The court intentionally departed from this practice in the Valley Park Ranch case. Instead of maintaining the position it expressed in Hewitt and Oakbrook, the court adopted the reasoning and holding of the 11th Circuit in Hewitt15. This departure from strict adherence to the concept of stare decisis reflects the Tax Court's growing awareness of APA requirements and its evolved thinking on APA matters. For taxpayers, this means new opportunities exist to challenge the validity of other Treasury regulations under the APA, even those that were not recently implemented or those that do not pertain to conservation easements. If a taxpayer can thoughtfully argue that a comment is significant because it challenges a fundamental premise underlying a proposed regulation and the taxpayer can establish that Treasury failed to address that comment, then the Tax Court could invalidate the regulation based on the approach set forth in Valley Park Ranch. Thus, the Tax Court's evolved views and clarifications in Valley Park Ranch illuminate another avenue for taxpayers to ensure that Treasury complies with the APA's notice-and-comment requirements.
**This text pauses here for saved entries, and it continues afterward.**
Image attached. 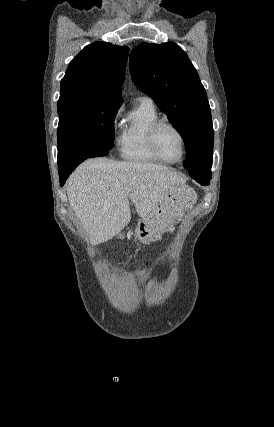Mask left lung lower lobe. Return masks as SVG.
<instances>
[{
    "label": "left lung lower lobe",
    "instance_id": "left-lung-lower-lobe-1",
    "mask_svg": "<svg viewBox=\"0 0 274 427\" xmlns=\"http://www.w3.org/2000/svg\"><path fill=\"white\" fill-rule=\"evenodd\" d=\"M190 176L201 185H208L211 179L210 175H198V174L190 173Z\"/></svg>",
    "mask_w": 274,
    "mask_h": 427
}]
</instances>
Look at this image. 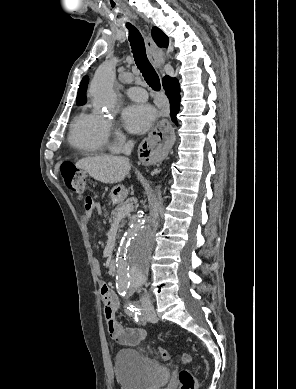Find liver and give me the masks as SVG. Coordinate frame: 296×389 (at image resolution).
<instances>
[{"label":"liver","mask_w":296,"mask_h":389,"mask_svg":"<svg viewBox=\"0 0 296 389\" xmlns=\"http://www.w3.org/2000/svg\"><path fill=\"white\" fill-rule=\"evenodd\" d=\"M75 166L105 184L123 181L131 169L129 159L108 155L85 157L77 161Z\"/></svg>","instance_id":"liver-1"}]
</instances>
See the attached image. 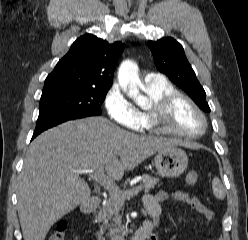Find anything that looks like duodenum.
<instances>
[{"label": "duodenum", "instance_id": "410a0bca", "mask_svg": "<svg viewBox=\"0 0 248 240\" xmlns=\"http://www.w3.org/2000/svg\"><path fill=\"white\" fill-rule=\"evenodd\" d=\"M100 204L98 198H90L81 204V211L85 214L94 213ZM152 231L150 222L146 221L129 240H149Z\"/></svg>", "mask_w": 248, "mask_h": 240}]
</instances>
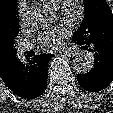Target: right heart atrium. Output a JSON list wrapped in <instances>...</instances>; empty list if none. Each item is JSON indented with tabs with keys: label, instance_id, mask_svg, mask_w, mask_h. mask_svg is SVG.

1 See Section 170(h)(5)(A); Treas. Reg. § 1.170A-14(g)(6)(ii).
2 See Treas. Reg. § 1.170A-14(g)(6).
3 See id.
4 See Treas. Reg. § 1.170A-14(g)(6)(ii).
5 See id.
6 Valley Park Ranch, 162 T.C. No. 6 at 8.
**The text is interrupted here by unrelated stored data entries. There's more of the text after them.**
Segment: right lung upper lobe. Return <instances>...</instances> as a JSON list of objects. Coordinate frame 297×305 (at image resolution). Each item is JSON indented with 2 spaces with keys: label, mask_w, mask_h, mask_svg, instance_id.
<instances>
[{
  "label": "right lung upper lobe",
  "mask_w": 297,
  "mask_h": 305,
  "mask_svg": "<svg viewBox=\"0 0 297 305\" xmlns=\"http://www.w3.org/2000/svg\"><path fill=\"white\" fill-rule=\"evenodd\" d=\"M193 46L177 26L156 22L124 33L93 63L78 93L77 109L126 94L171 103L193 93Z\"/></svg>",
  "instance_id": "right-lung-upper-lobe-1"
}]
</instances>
7 Valley Park Ranch, 162 T.C. No. 6 at 11.
8 Hewitt, T.C. Memo. 2020-89.
9 Hewitt, 21 F.4th 1336 (11th Cir. 2021).
10 See Golsen v. Commissioner, 54 T.C. 742, 756 (1970), aff'd, 445 F.2d 985 (10th Cir. 1971) (stating that when a “squarely [o]n point” decision of the appellate court to which an appeal would lie contradicts the Tax Court’s precedent, it follows the appellate court’s decision).
11 Oakbrook, 154 T.C. 180 (2020).
12 Oakbrook, F.4th 700 (6th Cir. 2022).
13 See Golsen, 54 T.C. at 757.
14 See id.
15 See Valley Park Ranch, 162 T.C. No. 6.